While observers point out that the sector’s revival will depend on the course of the domestic economy, some expect a recovery from the second half of 2020-21.
“After 12 months of dwindling demand, we are seeing initial signs of green shoots from the ground. Although the upcoming BS-VI transition could lead to a volatility in volumes, we are hopeful of a ‘business as usual’ scenario from the second half of 2020-21,” a recent report from Motilal Oswal Institutional Equities said.
Its anlaysts pointed out that while the volume decline has been arrested in two-wheelers, passenger vehicles and tractors are sending some positive signals too. Moreover, though commercial vehicles face excess capacity, there are visible greenshoots in the form of an improvement in inquiries.
“Initial signs of rural sector bottoming out are emerging as indicated by the return of food inflation, favourable terms of trade for farmers, multi-year-high rural spending by the Centre, the unusually good water reservoir levels and the good start to the Rabi season. Given the possibility of volume stabilisation and recovery, 2020-21 could see a sharp earnings recovery,” they added.
The brokerage is recommending investors to focus on companies offering higher probability of volume recovery and high operating leverage.

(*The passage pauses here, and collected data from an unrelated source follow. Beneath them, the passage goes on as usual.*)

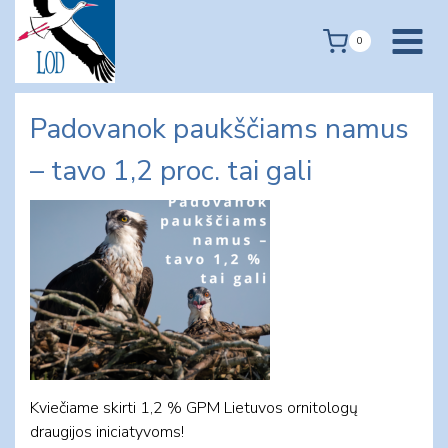
Skip
to
0
content
Padovanok paukščiams namus
– tavo 1,2 proc. tai gali
Kviečiame skirti 1,2 % GPM Lietuvos ornitologų
draugijos iniciatyvoms!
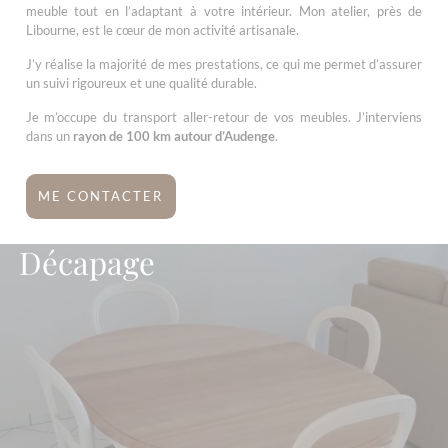
meuble tout en l’adaptant à votre intérieur. Mon atelier, près de
Libourne, est le cœur de mon activité artisanale.
J’y réalise la majorité de mes prestations, ce qui me permet d’assurer
un suivi rigoureux et une qualité durable.
Je m’occupe du transport aller-retour de vos meubles. J’interviens
dans un
rayon de 100 km autour d’Audenge
.
ME CONTACTER
Décapage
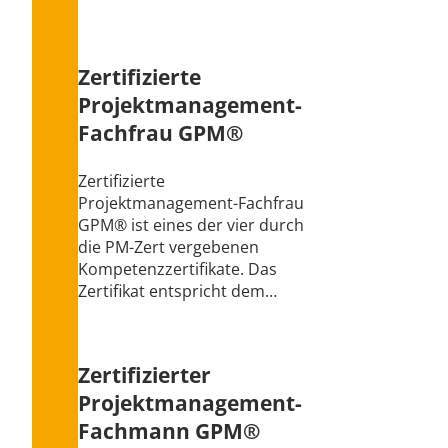
Zertifizierte
Projektmanagement-
Fachfrau GPM®
Zertifizierte
Projektmanagement-Fachfrau
GPM® ist eines der vier durch
die PM-Zert vergebenen
Kompetenzzertifikate. Das
Zertifikat entspricht dem…
Zertifizierter
Projektmanagement-
Fachmann GPM®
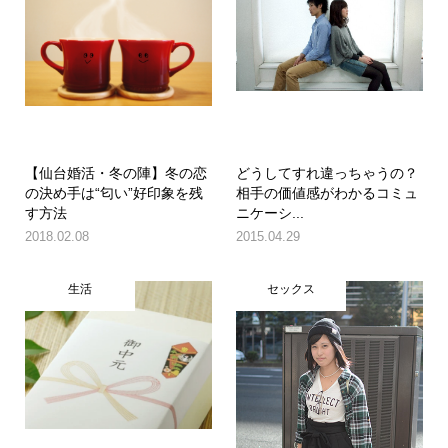
【仙台婚活・冬の陣】冬の恋
どうしてすれ違っちゃうの？
の決め手は“匂い”好印象を残
相手の価値感がわかるコミュ
す方法
ニケーシ...
2018.02.08
2015.04.29
生活
セックス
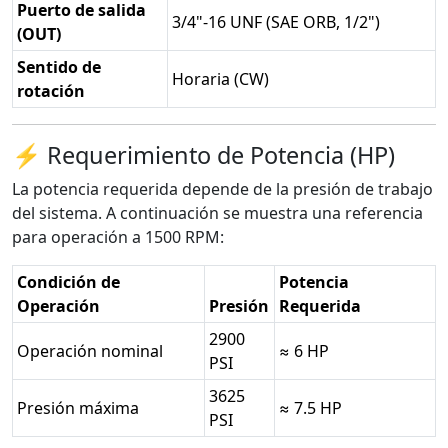
Puerto de salida
3/4"-16 UNF (SAE ORB, 1/2")
(OUT)
Sentido de
Horaria (CW)
rotación
⚡ Requerimiento de Potencia (HP)
La potencia requerida depende de la presión de trabajo
del sistema. A continuación se muestra una referencia
para operación a 1500 RPM:
Condición de
Potencia
Operación
Presión
Requerida
2900
Operación nominal
≈ 6 HP
PSI
3625
Presión máxima
≈ 7.5 HP
PSI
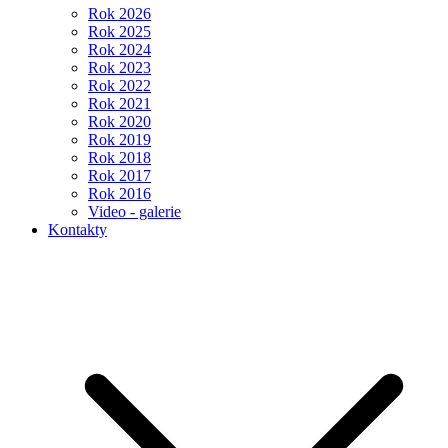
Rok 2026
Rok 2025
Rok 2024
Rok 2023
Rok 2022
Rok 2021
Rok 2020
Rok 2019
Rok 2018
Rok 2017
Rok 2016
Video - galerie
Kontakty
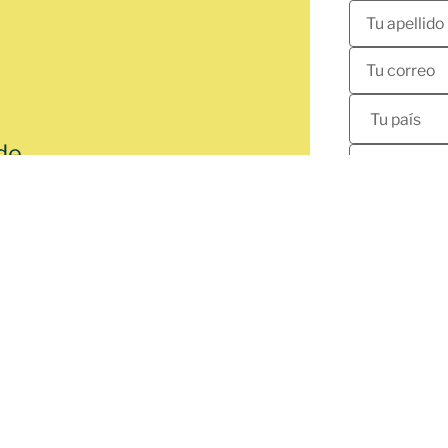
de
nes en América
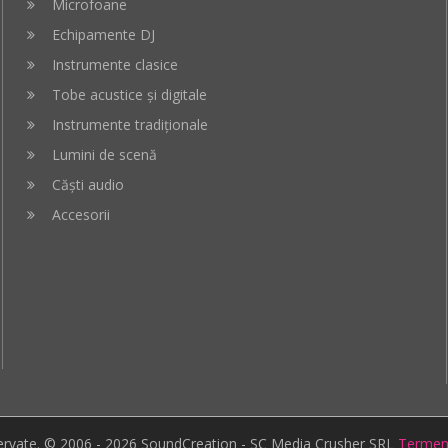
Microfoane
Echipamente DJ
Instrumente clasice
Tobe acustice și digitale
Instrumente tradiționale
Lumini de scenă
Căști audio
Accesorii
zervate. © 2006 - 2026 SoundCreation - SC Media Crusher SRL
Termeni 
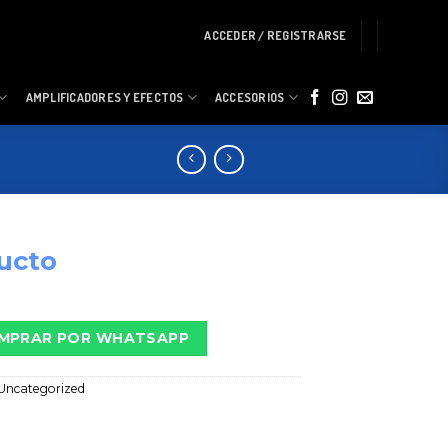
ACCEDER / REGISTRARSE
AMPLIFICADORES Y EFECTOS
ACCESORIOS
ucto
MPRAR POR WHATSAPP
Uncategorized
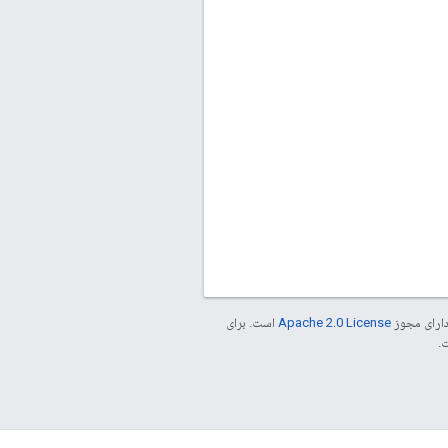
دارای مجوز
Apache 2.0 License
است. برای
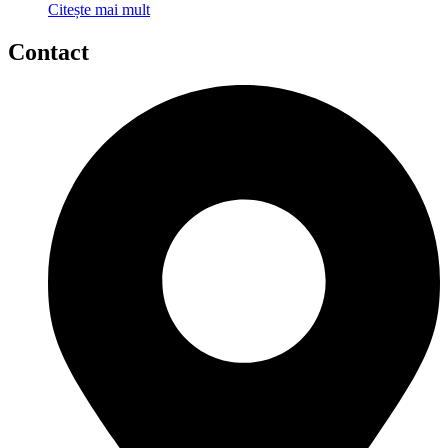
Citește mai mult
Contact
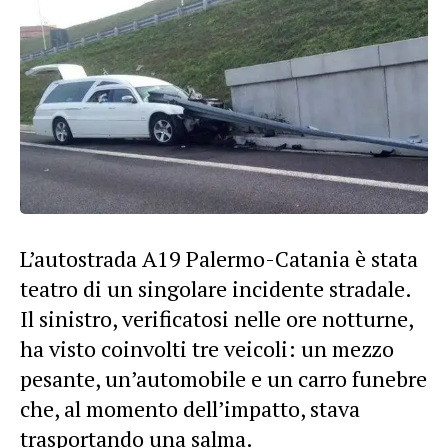
L’autostrada A19 Palermo-Catania è stata
teatro di un singolare incidente stradale.
Il sinistro, verificatosi nelle ore notturne,
ha visto coinvolti tre veicoli: un mezzo
pesante, un’automobile e un carro funebre
che, al momento dell’impatto, stava
trasportando una salma.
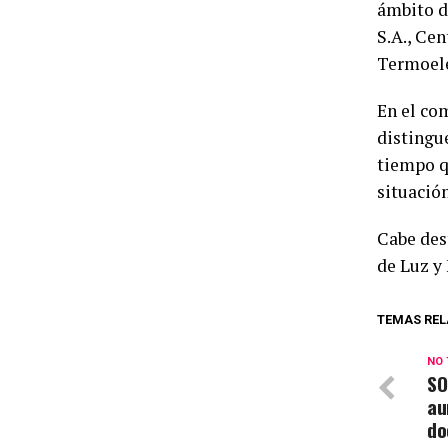
ámbito 
S.A., Ce
Termoelé
En el co
distingu
tiempo qu
situación
Cabe dest
de Luz y 
TEMAS REL
NO 
SO
au
do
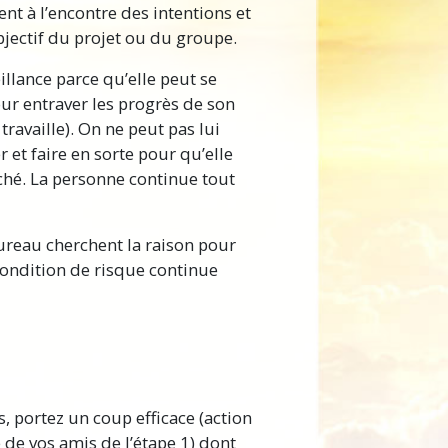
nt à l’encontre des intentions et
bjectif du projet ou du groupe.
illance parce qu’elle peut se
our entraver les progrès de son
ravaille). On ne peut pas lui
er et faire en sorte pour qu’elle
ché. La personne continue tout
reau cherchent la raison pour
condition de risque continue
 portez un coup efficace (action
de vos amis de l’étape 1) dont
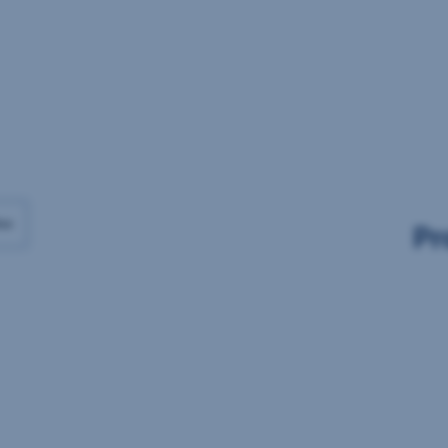
Daten
Daten
vorhanden
vorhanden
ax
Pr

Though auto companies are expected to report tepid numbers for the third quarter ended December 31, 2019, observers feel some of them could see an expansion in their margins because of a low base, soft commodity prices and other cost optimisation efforts taken by the companies.
“After enduring tough times over the past five quarters, the auto sales cycle should see a gradual improvement on better rural sentiment, lower interest rates, improvement in the macro environment and the likely implementation of a scrappage policy,” analysts at Emkay Research said.